Share your dilemmas and get honest opinions from other Mumsnetters.

To wonder if they'll ever have children?

234 replies

user1497444078 · 16/06/2017 16:41

We met a married couple 5yrs ago and have become really close friends. They both have high paid jobs, are in their early thirties and enjoy the finer things (nice holidays, designer clothes etc). He is desperate to start a family a bed she isn't but conceded they would start trying after a few more years of nice holidays.

They intended to start trying two yrs ago but now every January she books them a holiday to celebrate her birthday (end of Oct) which wipes out any chance of trying that yr.
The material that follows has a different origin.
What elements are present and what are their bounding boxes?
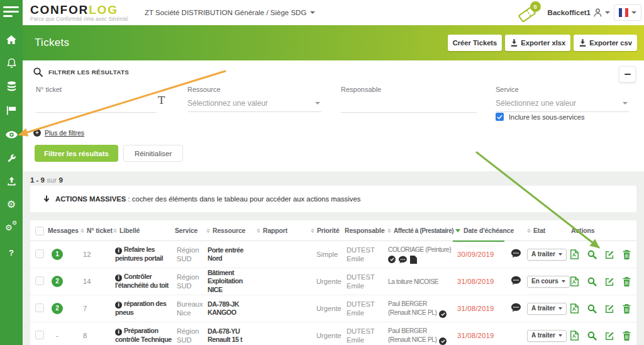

I think she's worried they will struggle financially as they have a huge mortgage (London area), don't have either parents nearby for childcare and ultimately would need to limit holiday/designer clothes spend, which would all be difficult with one wage. The husband has started to express these fears and he used to say 'when we have children' which has now been replaced with 'if we ever have children'.

We've just had our first DC and in contrast live in an area where cost of living is significantly lower, have reasonable wages and are surrounded by parents/siblings all willing to help with childcare.

I would love for them to fall pregnant and know they would be amazing parents (despite her reservations) but that's easy for me to say as we've had it fairly easy.

Has anyone been in a similar position to our friends and what advise could you offer that says they can have a family and retain some of their current lifestyle?

OP posts:
Eggsellent · 17/06/2017 09:53

It's really none of your business. Maybe she doesn't want children - it's not compulsory and is up to her and her dh to decide whether she can be persuaded or need to split up. Maybe they are trying/ having tests/ having treatment/ having miscarriages in which case the last thing they need is advice from well meaning friends. Seriously butt out.

Riversleep · 17/06/2017 10:00

Ok in response to your answer, yes if he was that desperate for a child and she really doesn't want one, it could break up the marriage. They could then go their separate ways and find partners who want the same things. Better than dragging a baby into the mux and then finding out she felt pressganged into it. See how long your friendship survives getting involved in someone elses marriage. Or they could decide together to be child free or he could convince her to have a baby and they could live happily ever after or split. None of that would be your doing. It would be a decision between the only two people who matter in that decision. It sounds like you don't really care about that though. You just want to bully this poor women into having a baby. In which case, go ahead.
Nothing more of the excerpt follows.